On any other day, the story about candidates for ASUM offices would have dealt with each student’s profile and platform. But for this special edition of the Kaimin, McKain and Mosby ignored such mundane matters, opting instead for lines like, “Wildest excitement has prevailed,” and “No loss of life has yet been recorded.”
The campus was said to be dotted with “(e)xcited little groups” discussing various candidates’ chances, while “(l)urid sounds have been heard coming from many of the fraternity houses and general mass meetings, resembling mobs, are held at irregular intervals.”
The writers said all the candidates for ASUM offices appeared at a campus forum except for one group.
“Reticence or underhand work of some sort kept the candidates for the vice presidency from being present. We had never expected these office seekers of being silver-tongued orators, but we did think they would welcome this opportunity to talk.”
They concluded their story with: “Self-respecting citizens are in constant fear of their lives, as the candidates outnumber them almost two to one. Great anxiety is felt as the primaries do not take place until next Friday.”
Similarly the local stock report dealt not with the giants of industry, but the popularity of campus outerwear (sport shirts, duck trousers and Panamas) and student finances, or as it was referred to in stock terminology: IOU.
“Reports just taken from the ticker showed a big advance in sport shirts and duck trousers. Panamas preferred and straws common have also taken a leap skyward. Old-timers on the street say that these articles always rise with the thermometer.”
A music program at the main auditorium on campus was the subject of a story under the headline: “Co-Ed Songsters Will Warble Tuesday.” The author declared, “A stupendous program has been arranged and local authorities are of the opinion that at least part of it will be permitted.”
Then the pair turned their attention to rumors of union organizing on campus – specifically, a petition by the “local hashers’ union at Simpkins hall” to affiliate itself with a national organization.
The culinary union had “organized only a short time ago when the University began serving meals in the men’s barracks.
“The Buzzards is a national organization composed to date of only one chapter, the one located at Craig Hall. Being very exclusive, no other campus has ever been granted a chapter by Montana Alpha.
“Speaking of their hopes for a national, President K. McKain of the local union said, “Should we be so fortunate as to become a member of this great national, we can only attempt to uphold its good name.
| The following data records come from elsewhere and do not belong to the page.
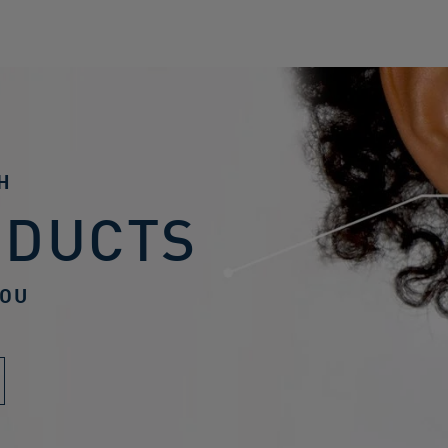
H
ODUCTS
YOU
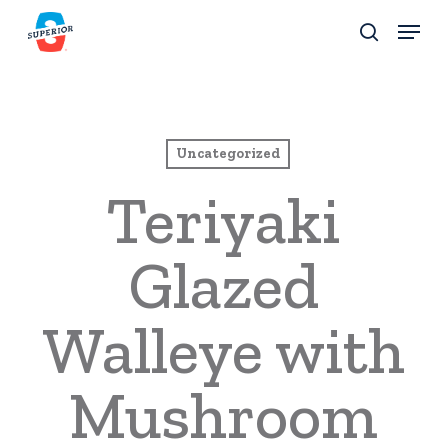
Skip
Menu
to
search
Close
main
Menu
content
Uncategorized
Teriyaki
Glazed
Walleye with
Mushroom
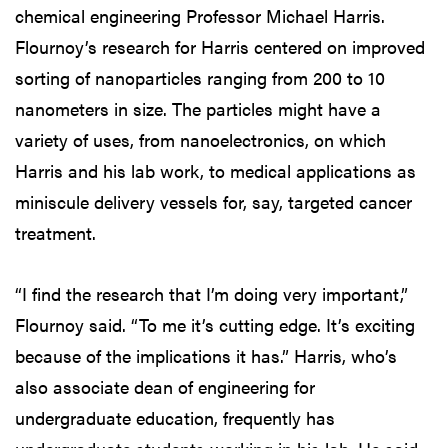
chemical engineering Professor Michael Harris.
Flournoy’s research for Harris centered on improved
sorting of nanoparticles ranging from 200 to 10
nanometers in size. The particles might have a
variety of uses, from nanoelectronics, on which
Harris and his lab work, to medical applications as
miniscule delivery vessels for, say, targeted cancer
treatment.
“I find the research that I’m doing very important,”
Flournoy said. “To me it’s cutting edge. It’s exciting
because of the implications it has.” Harris, who’s
also associate dean of engineering for
undergraduate education, frequently has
If we are not at first successful, we shall attempt to overcome our deficiencies so that we may in time become real Buzzards.”
As the Montana Kaimin scribblers take up their quills this fall, perhaps they could issue a special 2019 edition honoring their brethren of 100 years ago.
Then again, in the highly charged political atmosphere of today, with daily claims of “fake news,” it’s probably best to steer clear of humor.